▶ _TASK DESCRIPTION_: The data below is to be transcribed word for word; pictures are to be excluded.

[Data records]
○ ○ ○ ○ ○ ○ ○
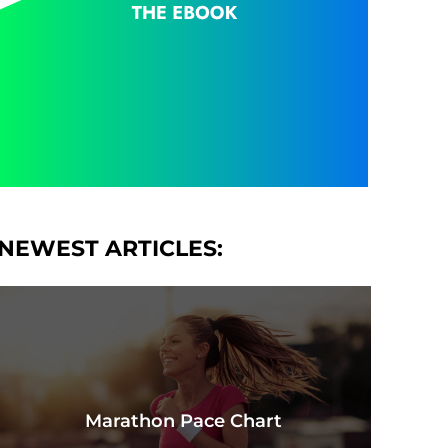
NEWEST ARTICLES:
Marathon Pace Chart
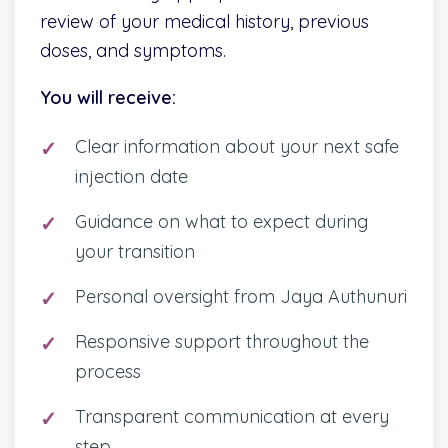
review of your medical history, previous
doses, and symptoms.
You will receive:
Clear information about your next safe
injection date
Guidance on what to expect during
your transition
Personal oversight from Jaya Authunuri
Responsive support throughout the
process
Transparent communication at every
step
○ ○ ○ ○ ○ ○ ○
▶ _ANSWER_:
NEWEST ARTICLES:
Marathon Pace Chart
review of your medical history, previous
doses, and symptoms.
You will receive:
Clear information about your next safe
injection date
Guidance on what to expect during
your transition
Personal oversight from Jaya Authunuri
Responsive support throughout the
process
Transparent communication at every
step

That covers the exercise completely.